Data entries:
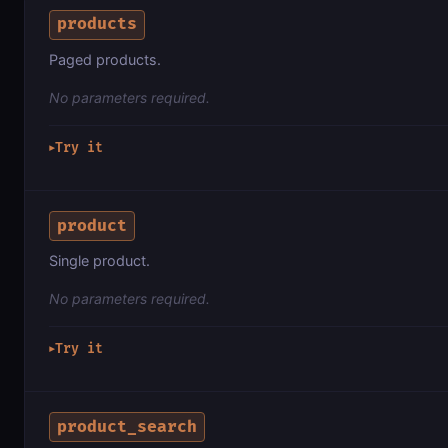
products
Paged products.
No parameters required.
Try it
▶
product
Single product.
No parameters required.
Try it
▶
product_search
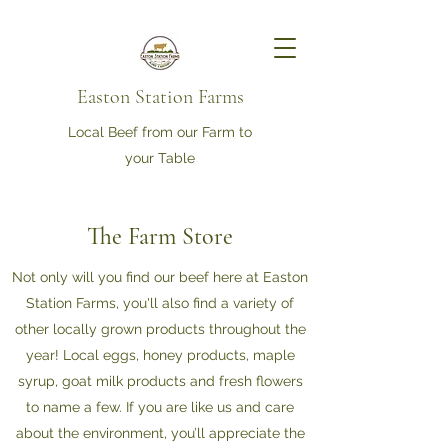
Easton Station Farms
Local Beef from our Farm to
your Table
The Farm Store
Not only will you find our beef here at Easton
Station Farms, you'll also find a variety of
other locally grown products throughout the
year! Local eggs, honey products, maple
syrup, goat milk products and fresh flowers
to name a few. If you are like us and care
about the environment, you’ll appreciate the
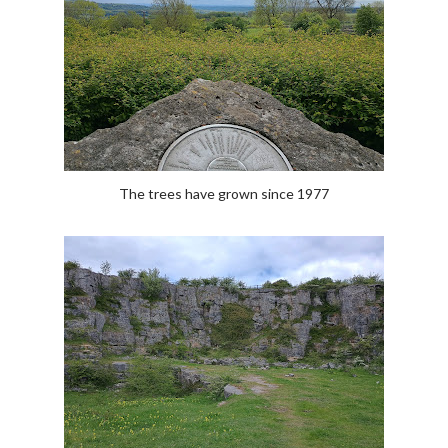
The trees have grown since 1977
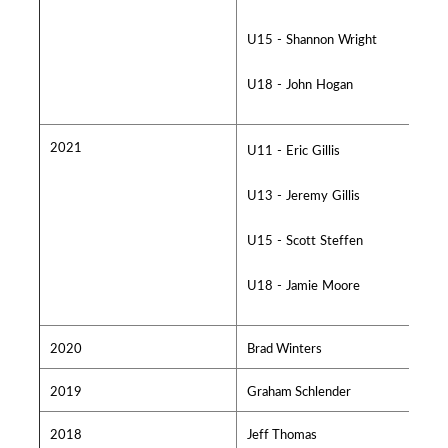
U15 - Shannon Wright
U18 - John Hogan
2021
U11 - Eric Gillis
U13 - Jeremy Gillis
U15 - Scott Steffen
U18 - Jamie Moore
2020
Brad Winters
2019
Graham Schlender
2018
Jeff Thomas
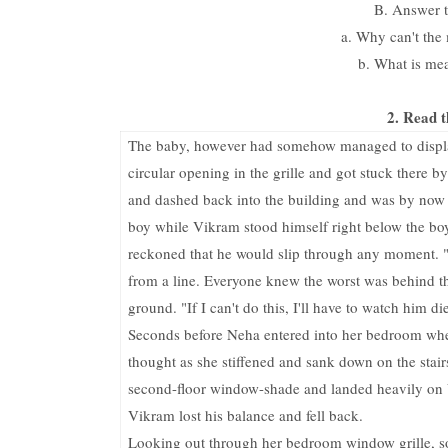
B. Answer t
a. Why can't the 
b. What is mea
2. Read t
The baby, however had somehow managed to displace
circular opening in the grille and got stuck there 
and dashed back into the building and was by now r
boy while Vikram stood himself right below the boy
reckoned that he would slip through any moment. "
from a line. Everyone knew the worst was behind the
ground. "If I can't do this, I'll have to watch him d
Seconds before Neha entered into her bedroom when,
thought as she stiffened and sank down on the stairs
second-floor window-shade and landed heavily on V
Vikram lost his balance and fell back.
Looking out through her bedroom window grille, s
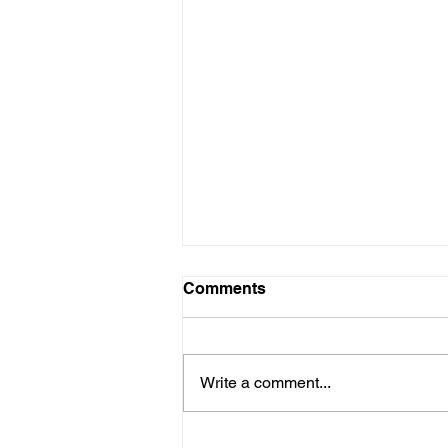
Comments
Write a comment...
Why it Pays to Consult an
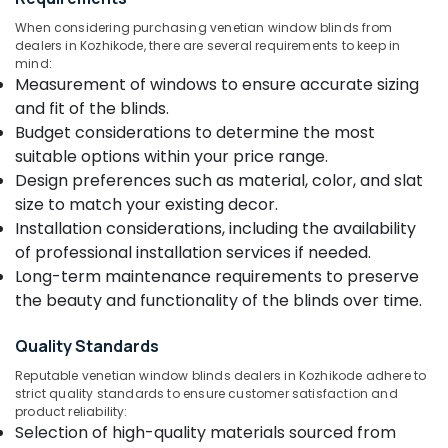
Kozhikode
&
--No
Salem
When considering purchasing venetian window blinds from
Professionals
categories-
Printed
dealers in Kozhikode, there are several requirements to keep in
Erode
-
Roller
mind:
Education
Window
Measurement of windows to ensure accurate sizing
Tirunelveli
&
Blinds
and fit of the blinds.
Training
Dealers
Mysore
Budget considerations to determine the most
In
Electrical
suitable options within your price range.
Hubli
Kozhikode
&
Design preferences such as material, color, and slat
Electronics
Venetian
Belgaum
size to match your existing decor.
Window
Energy
Vellore
Installation considerations, including the availability
Blinds
&
Manufacturers
of professional installation services if needed.
kodagu
Power
In
Long-term maintenance requirements to preserve
Kozhikode
Haryana
the beauty and functionality of the blinds over time.
Finance &
Curtains
Insurance
Kanyakumari
Manufacturers
Quality Standards
Furniture
In
Gurgaon
Reputable venetian window blinds dealers in Kozhikode adhere to
&
Kozhikode
Pollachi
strict quality standards to ensure customer satisfaction and
Furnishing
Roman
product reliability:
Dindigul
Window
Selection of high-quality materials sourced from
Health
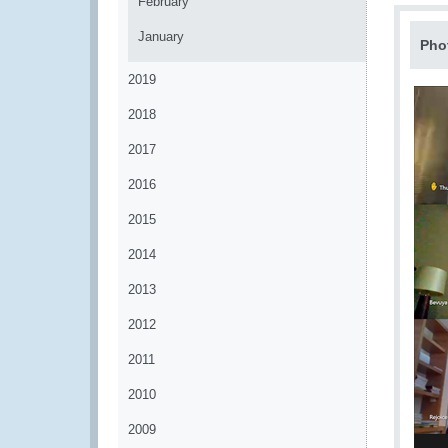
February
January
Pho
2019
2018
2017
2016
2015
2014
2013
2012
2011
2010
2009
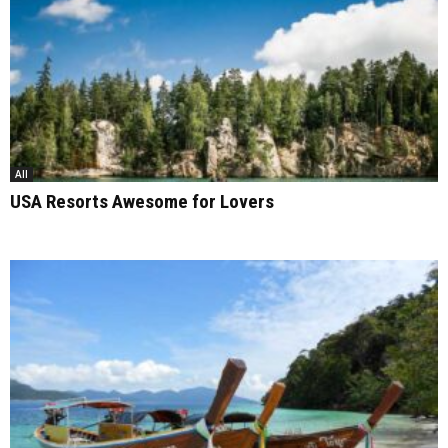
All
USA Resorts Awesome for Lovers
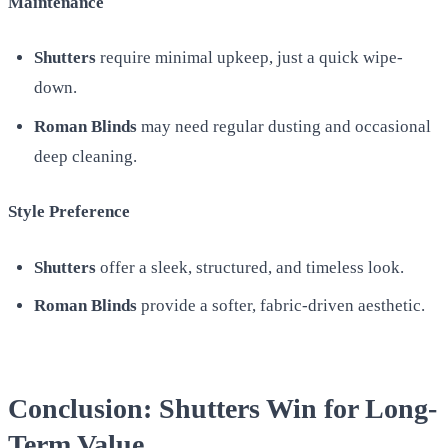
Maintenance
Shutters
require minimal upkeep, just a quick wipe-
down.
Roman Blinds
may need regular dusting and occasional
deep cleaning.
Style Preference
Shutters
offer a sleek, structured, and timeless look.
Roman Blinds
provide a softer, fabric-driven aesthetic.
Conclusion: Shutters Win for Long-
Term Value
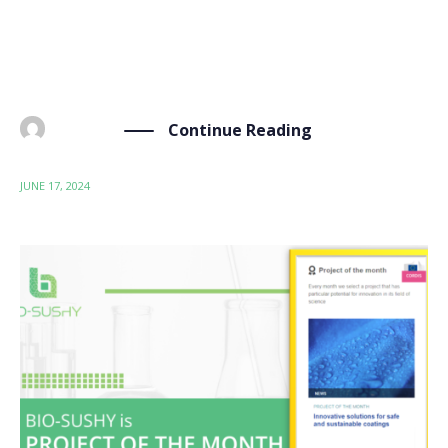
(month 18) meeting. This meeting was an occasion to
assess the current status of the coatings developed
within the project, their performances, […]
Continue Reading
BY
ADMIN
JUNE 17, 2024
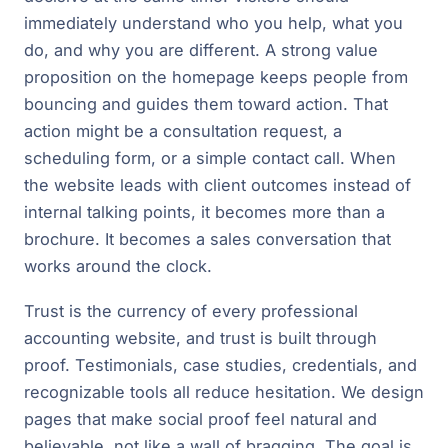
immediately understand who you help, what you
do, and why you are different. A strong value
proposition on the homepage keeps people from
bouncing and guides them toward action. That
action might be a consultation request, a
scheduling form, or a simple contact call. When
the website leads with client outcomes instead of
internal talking points, it becomes more than a
brochure. It becomes a sales conversation that
works around the clock.
Trust is the currency of every professional
accounting website, and trust is built through
proof. Testimonials, case studies, credentials, and
recognizable tools all reduce hesitation. We design
pages that make social proof feel natural and
believable, not like a wall of bragging. The goal is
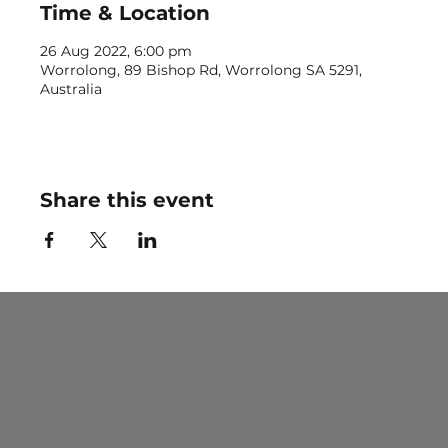
Time & Location
26 Aug 2022, 6:00 pm
Worrolong, 89 Bishop Rd, Worrolong SA 5291,
Australia
Share this event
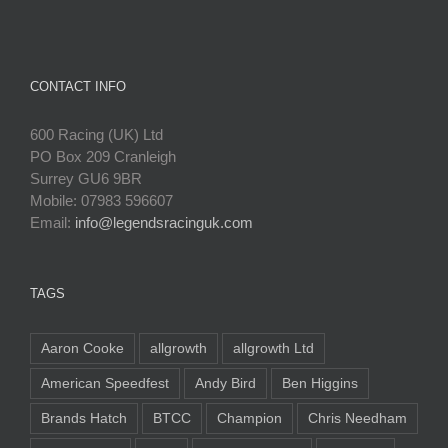
CONTACT INFO
600 Racing (UK) Ltd
PO Box 209 Cranleigh
Surrey GU6 9BR
Mobile: 07983 596607
Email:
info@legendsracinguk.com
TAGS
Aaron Cooke
allgrowth
allgrowth Ltd
American Speedfest
Andy Bird
Ben Higgins
Brands Hatch
BTCC
Champion
Chris Needham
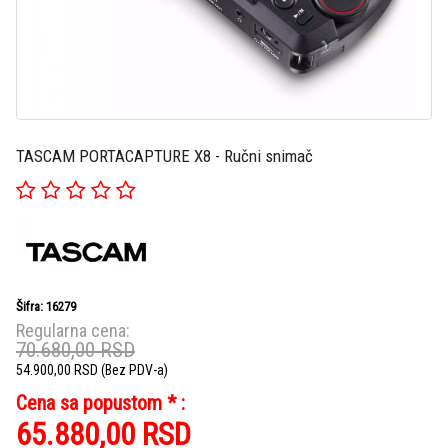
TASCAM PORTACAPTURE X8 - Ručni snimač
Šifra: 16279
Regularna cena:
70.680,00
RSD
54.900,00
RSD
(Bez PDV-a)
Cena sa popustom * :
65.880,00
RSD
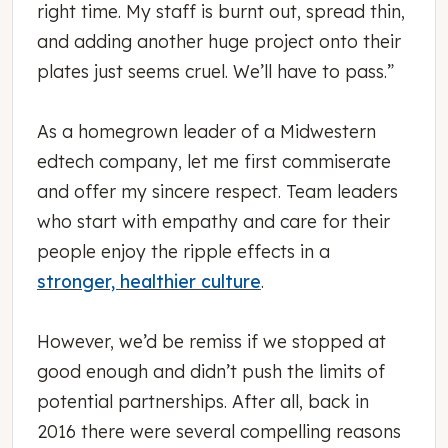
right time. My staff is burnt out, spread thin,
and adding another huge project onto their
plates just seems cruel. We’ll have to pass.”
As a homegrown leader of a Midwestern
edtech company, let me first commiserate
and offer my sincere respect. Team leaders
who start with empathy and care for their
people enjoy the ripple effects in a
stronger, healthier culture
.
However, we’d be remiss if we stopped at
good enough and didn’t push the limits of
potential partnerships. After all, back in
2016 there were several compelling reasons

# Assignment
The answer should consist of all lines from the records above that hold the word "within".

# Exercise solution
suitable options within your price range.
within the project, their performances, […]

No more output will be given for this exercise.